The 1910 New Hampshire football team (Note: The school did not adopt the Wildcats nickname until February 1926; before then, they were generally referred to as "the blue and white".) was an American football team that represented New Hampshire College of Agriculture and the Mechanic Arts (Note: The school was often referred to as New Hampshire College or New Hampshire State College in newspapers of the era.) during the 1910 college football season—the school became the University of New Hampshire in 1923. Under first-year head coach Ray B. Thomas, the team finished with a record of 2–3–1.

==Schedule==
Scoring during this era awarded five points for a touchdown, one point for a conversion kick (extra point), and three points for a field goal. Teams played in the one-platoon system. Games were now played in four quarters; in earlier seasons, two halves were played. This was the first season that "allow[ed] a man to return to the game after once being removed".

Massachusetts was coached by Willard Gildersleeve, who had coached New Hampshire the prior season.
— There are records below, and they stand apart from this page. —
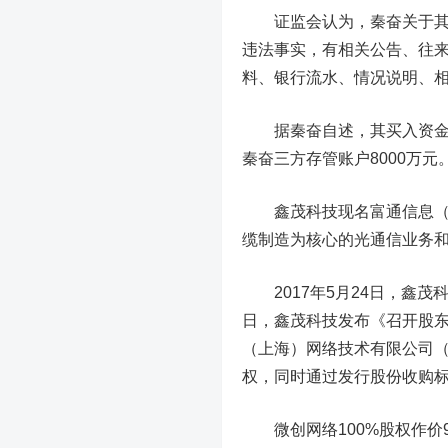
证监会认为，秦奋关于其买
违法事实，有相关公告、往
料、银行流水、情况说明、
据秦奋自述，其买入资金来自
秦奋三方存管账户8000万元
鑫茂科技现名
富通信息
缆制造为核心的光通信业务
2017年5月24日，鑫茂
日，鑫茂科技发布《召开股
（上海）网络技术有限公司（
权，同时通过发行股份收购标
微创网络100%股权作价9.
| Date | Opponent | Site | Result | Attendance | Source |
| October 1 | Boston College | Durham, NH | W 11–0 |  |  |
| October 8 | Bowdoin | Durham, NH | L 0–23 |  |  |
| October 15 | at Bates | Lewiston, ME | L 0–5 |  |  |
| October 22 | USS Tennessee | Durham, NH | W 41–0 |  |  |
| October 29 | Massachusetts | Manchester, NH (rivalry) | T 0–0 | 3,000 |  |
| November 12 | at Rhode Island State | Kingston, RI | L 0–6 |  |  |
Source: ;

==Team==

| Player | Position |
|---|---|
| Byron H. Clark | Left end |
| Howard W. Sanborn | Left tackle |
| Ralph C. Morgan | Left guard |
| Irving C. Perkins | Center |
| Frank S. Davison | Right guard |
| James B. Pettengill | Right tackle |
| Benjamin F. Proud | Right end |
| William H. L. Brackett | Quarterback |
| Thomas J. Twomey | Quarterback |
| Ray E. Haines | Fullback |
| Timothy P. Reardon | Fullback |
| Fred H. Swasey | Right halfback |
| Philip C. Jones | Left halfback |
| Clarence M. Lowd | Left halfback |

Each of the above players was awarded a varsity letter.

Manager: Charles W. Kemp, class of 1911

Asst. Manager: Leland S. Foster, class of 1912

Myles S. Watson and team manager Kemp were also listed as earning varsity letters.